Records from a collection:
##########
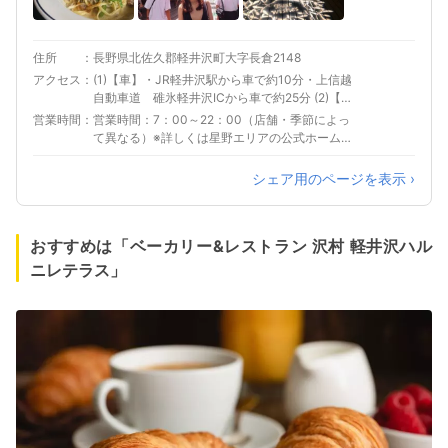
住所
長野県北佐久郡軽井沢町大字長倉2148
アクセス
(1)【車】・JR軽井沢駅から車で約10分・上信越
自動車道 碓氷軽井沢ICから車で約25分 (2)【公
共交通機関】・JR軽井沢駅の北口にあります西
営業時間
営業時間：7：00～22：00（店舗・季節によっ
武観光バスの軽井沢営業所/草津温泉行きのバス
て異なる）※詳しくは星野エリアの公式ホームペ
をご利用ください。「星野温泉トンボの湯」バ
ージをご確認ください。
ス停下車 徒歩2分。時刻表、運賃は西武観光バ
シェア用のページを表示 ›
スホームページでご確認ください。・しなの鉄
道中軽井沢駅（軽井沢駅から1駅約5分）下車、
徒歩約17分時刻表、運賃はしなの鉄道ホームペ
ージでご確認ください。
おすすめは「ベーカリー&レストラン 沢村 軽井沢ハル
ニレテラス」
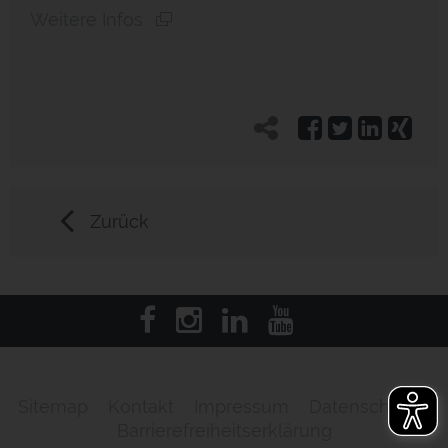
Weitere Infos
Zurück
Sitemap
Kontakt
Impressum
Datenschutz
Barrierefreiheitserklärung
##########
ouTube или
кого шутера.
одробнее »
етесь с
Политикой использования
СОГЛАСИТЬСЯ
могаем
##########
DESCRIPTION OF THE TASK: In the entries above, find the line that contains "ス停下車 徒歩2分。時刻表、運賃は西武観光バ" and the line that contains "Barrierefreiheitserklärung". Reproduce exactly those two lines and every line between them, but not the pictures.

RESULT OF THIS EXERCISE:
ス停下車 徒歩2分。時刻表、運賃は西武観光バ
シェア用のページを表示 ›
スホームページでご確認ください。・しなの鉄
道中軽井沢駅（軽井沢駅から1駅約5分）下車、
徒歩約17分時刻表、運賃はしなの鉄道ホームペ
ージでご確認ください。
おすすめは「ベーカリー&レストラン 沢村 軽井沢ハル
ニレテラス」
Weitere Infos
Zurück
Sitemap
Kontakt
Impressum
Datenschutz
Barrierefreiheitserklärung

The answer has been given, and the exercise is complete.